機械要素の基礎講座

多くの産業を支える機械の基礎として重要な「機械要素」。 歯車やベルト・チェーン、ばねなど多岐にわたります。本連載では、 それらの機械要素について、知っておくべき基本的な事項をご紹介していきます。
第1章 機械要素の基礎講座

1-16 歯車の作り方~創成法

歯車の歯を一枚ずつ成形法に対して、歯を全体的に少しずつ成形する工作法を創成法といいます。これにはいくつかの方法がありますが、ここでは代表的なものとして、円筒の円周に歯形状の刃物をもつホブとよばれる切削工具を用いるホブ盤を紹介します。

ホブはモジュールや圧力角などに応じた多数の切れ刃をもち、これとブランクとがラックとピニオンのような関係でかみ合いながら、歯の創成を行います。加工の場面では、軸に取り付けられたホブが回転運動を行い、この軸に対して垂直の位置にある軸にブランクを配置します。ブランクが取り付けられた軸を上下に往復させることと、必要な切り込み量に応じてホブの軸に近づけることができます。ホブの回転速度に応じて、適切な回転速度でブランクを回転させることで、ホブの切刃がいつも同じ位置で接触するため、ここで切り込みを与えることで、歯車の歯が全体的に少しずつ創成されます。この回転速度は、ホブ盤ごとに規定されている歯車のギア比を調整することで決められます。一般的に、このホブ盤歯車の段取り換えでは、5枚程度の歯車を交換する作業が必要です。

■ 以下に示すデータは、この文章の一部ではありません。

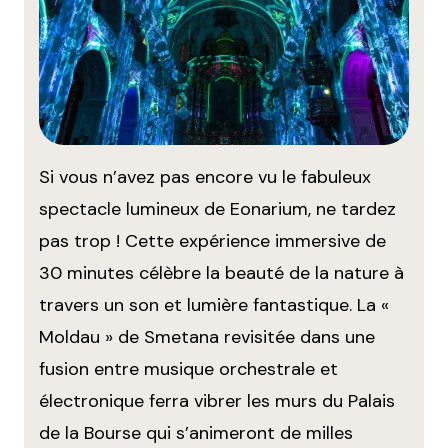
Si vous n’avez pas encore vu le fabuleux
spectacle lumineux de Eonarium, ne tardez
pas trop ! Cette expérience immersive de
30 minutes célèbre la beauté de la nature à
travers un son et lumière fantastique. La «
Moldau » de Smetana revisitée dans une
fusion entre musique orchestrale et
électronique ferra vibrer les murs du Palais
de la Bourse qui s’animeront de milles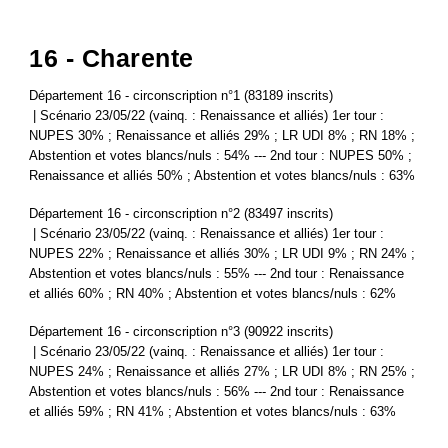
16 - Charente
Département 16 - circonscription n°1 (83189 inscrits)
| Scénario 23/05/22 (vainq. : Renaissance et alliés) 1er tour :
NUPES 30% ; Renaissance et alliés 29% ; LR UDI 8% ; RN 18% ;
Abstention et votes blancs/nuls : 54% --- 2nd tour : NUPES 50% ;
Renaissance et alliés 50% ; Abstention et votes blancs/nuls : 63%
Département 16 - circonscription n°2 (83497 inscrits)
| Scénario 23/05/22 (vainq. : Renaissance et alliés) 1er tour :
NUPES 22% ; Renaissance et alliés 30% ; LR UDI 9% ; RN 24% ;
Abstention et votes blancs/nuls : 55% --- 2nd tour : Renaissance
et alliés 60% ; RN 40% ; Abstention et votes blancs/nuls : 62%
Département 16 - circonscription n°3 (90922 inscrits)
| Scénario 23/05/22 (vainq. : Renaissance et alliés) 1er tour :
NUPES 24% ; Renaissance et alliés 27% ; LR UDI 8% ; RN 25% ;
Abstention et votes blancs/nuls : 56% --- 2nd tour : Renaissance
et alliés 59% ; RN 41% ; Abstention et votes blancs/nuls : 63%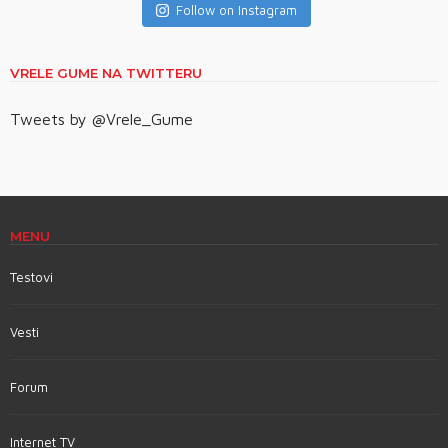
Follow on Instagram
VRELE GUME NA TWITTERU
Tweets by @Vrele_Gume
MENU
Testovi
Vesti
Forum
Internet TV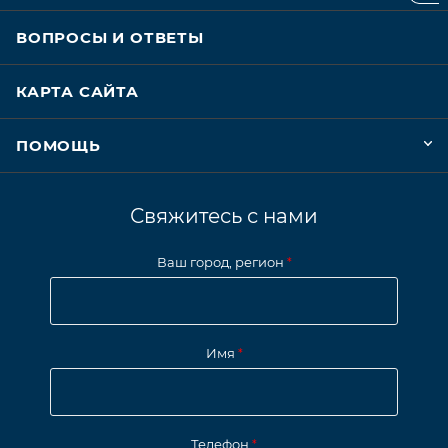
ВОПРОСЫ И ОТВЕТЫ
КАРТА САЙТА
ПОМОЩЬ
Свяжитесь с нами
Ваш город, регион
*
Имя
*
Телефон
*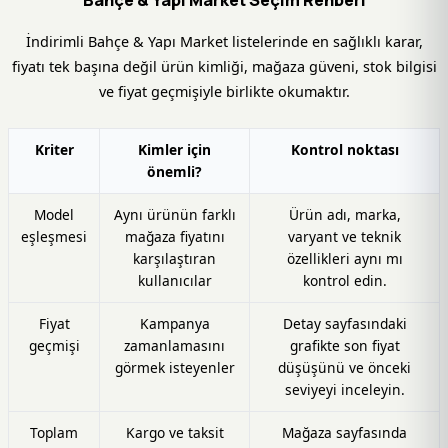
İndirimli Bahçe & Yapı Market listelerinde en sağlıklı karar,
fiyatı tek başına değil ürün kimliği, mağaza güveni, stok bilgisi
ve fiyat geçmişiyle birlikte okumaktır.
Kriter
Kimler için
Kontrol noktası
önemli?
Model
Aynı ürünün farklı
Ürün adı, marka,
eşleşmesi
mağaza fiyatını
varyant ve teknik
karşılaştıran
özellikleri aynı mı
kullanıcılar
kontrol edin.
Fiyat
Kampanya
Detay sayfasındaki
geçmişi
zamanlamasını
grafikte son fiyat
görmek isteyenler
düşüşünü ve önceki
seviyeyi inceleyin.
Toplam
Kargo ve taksit
Mağaza sayfasında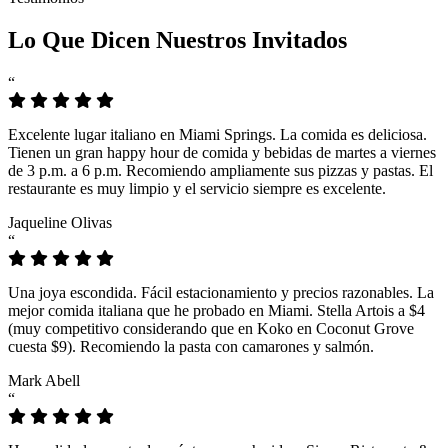
Lo Que Dicen Nuestros Invitados
“
Excelente lugar italiano en Miami Springs. La comida es deliciosa.
Tienen un gran happy hour de comida y bebidas de martes a viernes
de 3 p.m. a 6 p.m. Recomiendo ampliamente sus pizzas y pastas. El
restaurante es muy limpio y el servicio siempre es excelente.
Jaqueline Olivas
“
Una joya escondida. Fácil estacionamiento y precios razonables. La
mejor comida italiana que he probado en Miami. Stella Artois a $4
(muy competitivo considerando que en Koko en Coconut Grove
cuesta $9). Recomiendo la pasta con camarones y salmón.
Mark Abell
“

ホブの切り込み量は全歯たけの寸法までであり、それ以上切り込んでしまうと歯形が崩れてしまいます。切り込み量を手動で操作するタイプのホブ盤では、操作者が適切な位置で切り込みを終える必要があります。実際の歯車工場では生産性を向上させるため、一度の加工で複数のブランクを取り付けて加工を行っています。

歯車ではかみ合う部分として重要となる歯面の状態がとても重要になります。ホブ盤などを用いて歯切りが終わった歯面の精度をさらに向上させるため、歯面に多数の歯溝をもつシェービングカッターとよばれる工具が用いられます。シェービングカッターと工作物となる歯車とは歯車研削盤に取り付けられ、軸交差角を与えてかみ合わせて回転させることによって生じる滑り作用で歯面を仕上げるのです。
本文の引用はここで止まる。